Thursday, August 25, 2022

Claude Chabrol's La Ceremonie (1995)

 Chabrol was one of the most enigmatic directors.  A fringe instigator of the original New Wave, he managed to create a world for himself -- some private Hollywood -- in which it was possible to produce a stream of subtle studies of human motivation.                                                                            

  -- David Thomson

Claude Chabrol was one of those directors whose films to which I always looked forward: he made more that fifty films between 1958 and his death in 2010.  He didn't always get the scripts or the actors or the money he wanted but he always persevered to make the film, including more that a dozen that I would call masterpieces, among La Ceremonie, from his late period, based on Ruth Rendell's Judgement in Stone and Jean Genet's The Maids.  The title refers to the march to the guillotine, though in this case it is a march to the death for a bourgeois family  (mother, father, two children) who hire a maid, Sophie (Sandrine Bonnaire), and treat her condescendingly and patronizingly. Sophie, who manages to hide the fact that she is illiterate, becomes friends with a postal clerk Jeanne (Isabelle Huppert) who encourages Sophie to rebel.

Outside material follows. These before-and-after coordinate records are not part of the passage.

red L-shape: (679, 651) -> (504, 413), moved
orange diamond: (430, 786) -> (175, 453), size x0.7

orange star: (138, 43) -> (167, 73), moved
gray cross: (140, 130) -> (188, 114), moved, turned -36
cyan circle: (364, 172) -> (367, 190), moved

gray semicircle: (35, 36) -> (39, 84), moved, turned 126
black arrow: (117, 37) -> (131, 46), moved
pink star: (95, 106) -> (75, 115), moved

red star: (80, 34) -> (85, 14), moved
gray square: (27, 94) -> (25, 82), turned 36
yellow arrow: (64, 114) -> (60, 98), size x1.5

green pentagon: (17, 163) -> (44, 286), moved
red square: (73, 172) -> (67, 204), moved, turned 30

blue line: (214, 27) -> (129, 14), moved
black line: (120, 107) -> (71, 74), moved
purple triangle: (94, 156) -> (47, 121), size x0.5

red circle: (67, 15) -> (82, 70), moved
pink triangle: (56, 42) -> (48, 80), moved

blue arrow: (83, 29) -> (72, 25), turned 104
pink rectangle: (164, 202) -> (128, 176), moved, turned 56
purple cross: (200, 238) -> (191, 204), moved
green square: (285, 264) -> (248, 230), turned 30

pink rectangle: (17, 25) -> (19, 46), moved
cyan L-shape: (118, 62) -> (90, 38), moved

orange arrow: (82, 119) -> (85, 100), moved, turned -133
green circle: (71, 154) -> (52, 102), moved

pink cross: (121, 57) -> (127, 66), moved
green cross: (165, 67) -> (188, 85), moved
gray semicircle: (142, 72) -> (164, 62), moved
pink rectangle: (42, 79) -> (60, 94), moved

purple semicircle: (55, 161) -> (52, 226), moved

Class distinctions are clear-cut in La Ceremonie, with Jeanne and Sophie watch variety shows on TV while their employer Madame Lelievre (Jacqueline Bisset) and her family watch Mozart operas. One can see this film as Chabrol saw it, as Marxist, but also as a warning about everything from keeping guns in the house to making sure you employees are properly vetted (both Sophie and Jeanne were suspected of murder) and not taking your bourgeois life for granted, though even if you do all these things one can never be certain of anyone's motivations.   The low-key cinematography for La Ceremonie is by Bernard Zitzerman and the effectively sparse score is by Mattieu Chabrol, Claude Chabrol's son.